§ **WHAT THIS TASK INVOLVES**
Could you retype all of the entries exactly, without their pictures?
BEGIN DATA SHOWN
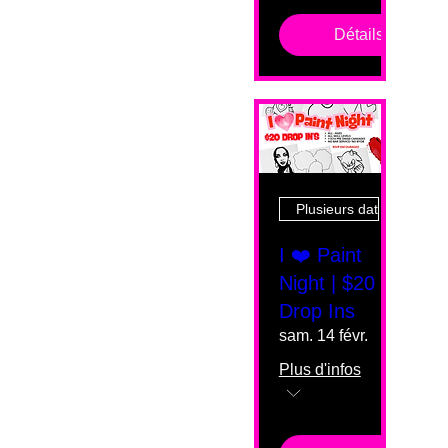
Détails
Plusieurs dates
I ❤️ Paint
Night | $20
Drop Ins
sam. 14 févr.
Plus d'infos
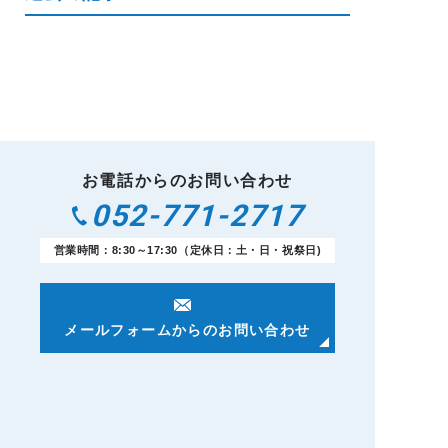
お電話からのお問い合わせ
052-771-2717
営業時間：8:30～17:30（定休日：土・日・祝祭日)
メールフォームからのお問い合わせ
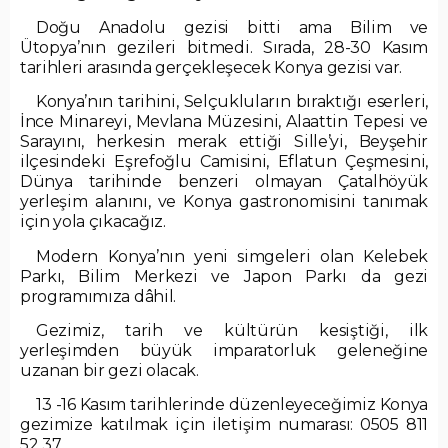
Doğu Anadolu gezisi bitti ama Bilim ve
Ütopya’nın gezileri bitmedi. Sırada, 28-30 Kasım
tarihleri arasında gerçekleşecek Konya gezisi var.
Konya’nın tarihini, Selçukluların bıraktığı eserleri,
İnce Minareyi, Mevlana Müzesini, Alaattin Tepesi ve
Sarayını, herkesin merak ettiği Sille’yi, Beyşehir
ilçesindeki Eşrefoğlu Camisini, Eflatun Çeşmesini,
Dünya tarihinde benzeri olmayan Çatalhöyük
yerleşim alanını, ve Konya gastronomisini tanımak
için yola çıkacağız.
Modern Konya’nın yeni simgeleri olan Kelebek
Parkı, Bilim Merkezi ve Japon Parkı da gezi
programımıza dâhil.
Gezimiz, tarih ve kültürün kesiştiği, ilk
yerleşimden büyük imparatorluk geleneğine
uzanan bir gezi olacak.
13 -16 Kasım tarihlerinde düzenleyeceğimiz Konya
gezimize katılmak için iletişim numarası: 0505 811
52 37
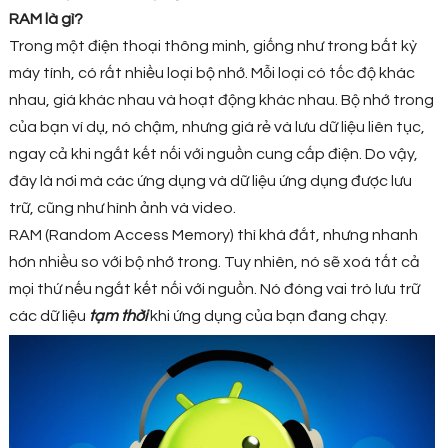
RAM là gì?
Trong một điện thoại thông minh, giống như trong bất kỳ
máy tính, có rất nhiều loại bộ nhớ. Mỗi loại có tốc độ khác
nhau, giá khác nhau và hoạt động khác nhau. Bộ nhớ trong
của bạn ví dụ, nó chậm, nhưng giá rẻ và lưu dữ liệu liên tục,
ngay cả khi ngắt kết nối với nguồn cung cấp điện. Do vậy,
đây là nơi mà các ứng dụng và dữ liệu ứng dụng được lưu
trữ, cũng như hình ảnh và video.
RAM (Random Access Memory) thì khá đắt, nhưng nhanh
hơn nhiều so với bộ nhớ trong. Tuy nhiên, nó sẽ xoá tất cả
mọi thứ nếu ngắt kết nối với nguồn. Nó đóng vai trò lưu trữ
các dữ liệu
tạm thời
khi ứng dụng của bạn đang chạy.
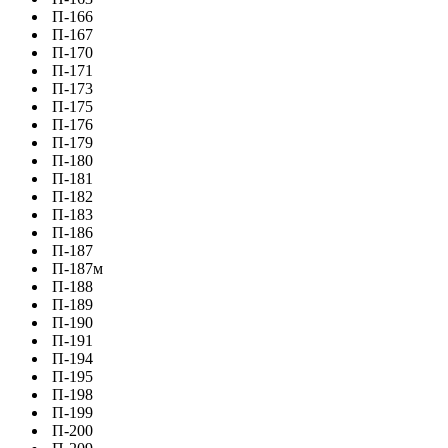
П-166
П-167
П-170
П-171
П-173
П-175
П-176
П-179
П-180
П-181
П-182
П-183
П-186
П-187
П-187м
П-188
П-189
П-190
П-191
П-194
П-195
П-198
П-199
П-200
END DATA SHOWN
§ **WRITTEN RESPONSE**
Détails
Plusieurs dates
I ❤️ Paint
Night | $20
Drop Ins
sam. 14 févr.
Plus d'infos
お電話からのお問い合わせ
052-771-2717
営業時間：8:30～17:30（定休日：土・日・祝祭日)
メールフォームからのお問い合わせ
Doğu Anadolu gezisi bitti ama Bilim ve
Ütopya’nın gezileri bitmedi. Sırada, 28-30 Kasım
tarihleri arasında gerçekleşecek Konya gezisi var.
Konya’nın tarihini, Selçukluların bıraktığı eserleri,
İnce Minareyi, Mevlana Müzesini, Alaattin Tepesi ve
Sarayını, herkesin merak ettiği Sille’yi, Beyşehir
ilçesindeki Eşrefoğlu Camisini, Eflatun Çeşmesini,
Dünya tarihinde benzeri olmayan Çatalhöyük
yerleşim alanını, ve Konya gastronomisini tanımak
için yola çıkacağız.
Modern Konya’nın yeni simgeleri olan Kelebek
Parkı, Bilim Merkezi ve Japon Parkı da gezi
programımıza dâhil.
Gezimiz, tarih ve kültürün kesiştiği, ilk
yerleşimden büyük imparatorluk geleneğine
uzanan bir gezi olacak.
13 -16 Kasım tarihlerinde düzenleyeceğimiz Konya
gezimize katılmak için iletişim numarası: 0505 811
52 37
RAM là gì?
Trong một điện thoại thông minh, giống như trong bất kỳ
máy tính, có rất nhiều loại bộ nhớ. Mỗi loại có tốc độ khác
nhau, giá khác nhau và hoạt động khác nhau. Bộ nhớ trong
của bạn ví dụ, nó chậm, nhưng giá rẻ và lưu dữ liệu liên tục,
ngay cả khi ngắt kết nối với nguồn cung cấp điện. Do vậy,
đây là nơi mà các ứng dụng và dữ liệu ứng dụng được lưu
trữ, cũng như hình ảnh và video.
RAM (Random Access Memory) thì khá đắt, nhưng nhanh
hơn nhiều so với bộ nhớ trong. Tuy nhiên, nó sẽ xoá tất cả
mọi thứ nếu ngắt kết nối với nguồn. Nó đóng vai trò lưu trữ
các dữ liệu
tạm thời
khi ứng dụng của bạn đang chạy.
П-166
П-167
П-170
П-171
П-173
П-175
П-176
П-179
П-180
П-181
П-182
П-183
П-186
П-187
П-187м
П-188
П-189
П-190
П-191
П-194
П-195
П-198
П-199
П-200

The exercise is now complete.